Forschung und Entwicklung
2020 hat Tornos im Bereich Forschung und Entwicklung insgesamt CHF 5.2 Mio. (2019: CHF 10.1 Mio.) investiert. Ihre verschiedenen Innovationsprojekte im Maschinenbereich trieb Tornos auch in diesem schwierigen Jahr erfolgreich voran. Dasselbe gilt für die skalierbare und nutzerfreundliche Maschinenprogrammierungs- und Kommunikationssoftware TISIS. Mittlerweile sind bereits über 2100 Tornos Maschinen mit TISIS ausgerüstet.
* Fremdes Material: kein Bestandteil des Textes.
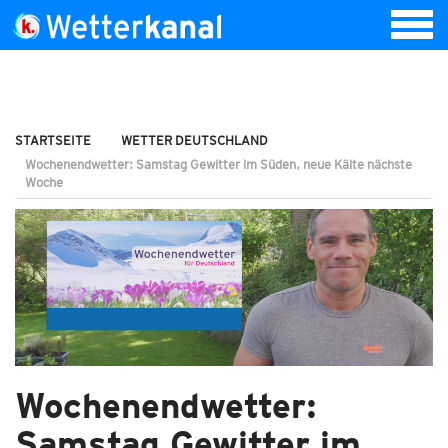
STARTSEITE
WETTER DEUTSCHLAND
Wochenendwetter: Samstag Gewitter im Süden, neue Kälte nächste
Woche
Wochenendwetter:
Samstag Gewitter im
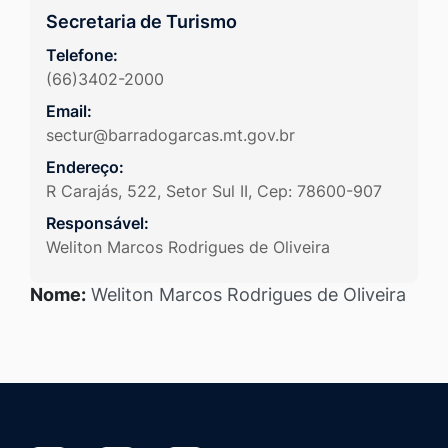
Secretaria de Turismo
Telefone:
(66)3402-2000
Email:
sectur@barradogarcas.mt.gov.br
Endereço:
R Carajás, 522, Setor Sul II, Cep: 78600-907
Responsável:
Weliton Marcos Rodrigues de Oliveira
Nome:
Weliton Marcos Rodrigues de Oliveira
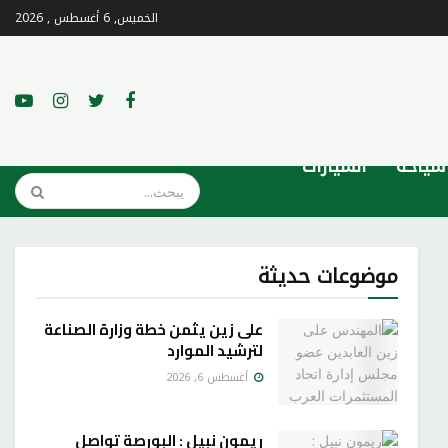
الخميس, 6 أغسطس , 2026
سياحة
السيارات
موضوعات حديثة
على زين يثمن خطة وزارة الصناعة
لترشيد الموارد
أغسطس 6, 2026
ريمون نبيل : البورصة تواصل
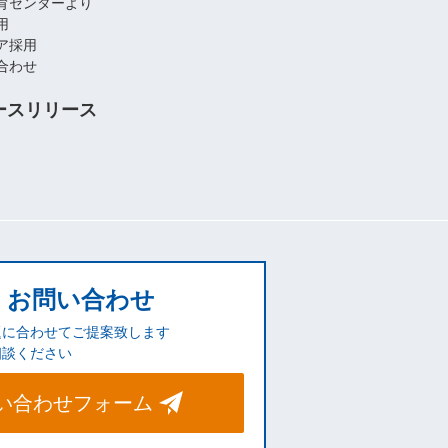
育センターより
用
ア採用
合わせ
ースリリース
お問い合わせ
題に合わせてご提案致します
相談ください
い合わせフォーム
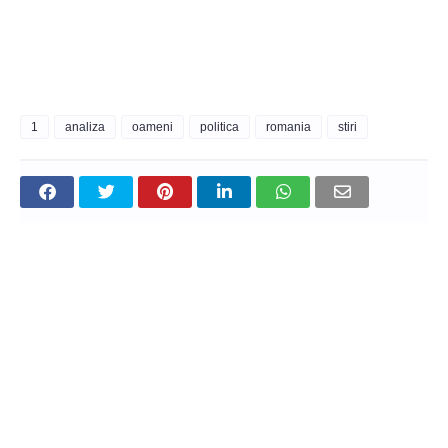
1
analiza
oameni
politica
romania
stiri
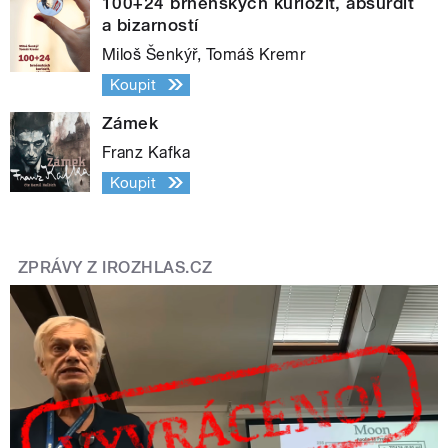
100+24 brněnských kuriozit, absurdit
a bizarností
Miloš Šenkýř, Tomáš Kremr
Koupit
Zámek
Franz Kafka
Koupit
ZPRÁVY Z IROZHLAS.CZ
Ausschüttung an die Aktionäre

Auf den Antrag für eine Dividendenausschüttung wird der Verwaltungsrat aufgrund der aktuellen Wirtschaftslage verzichten.

Ausblick
Die Tornos Gruppe hat die Kapazitäten und die Kostenstruktur im vergangenen Jahr der veränderten Marktsituation angepasst und ist gut gerüstet ins Jahr 2021 gestartet. Die vorhandenen Lagerbestände bieten der Gruppe zudem viel Flexibilität, um auf einen allfälligen Nachfrageschub im laufenden Jahr rasch zu reagieren. Aufgrund der nach wie vor sehr schwierig abzuschätzenden Auswirkungen der Pandemie sind konkrete Prognosen für das Geschäftsjahr 2021 zurzeit nicht möglich.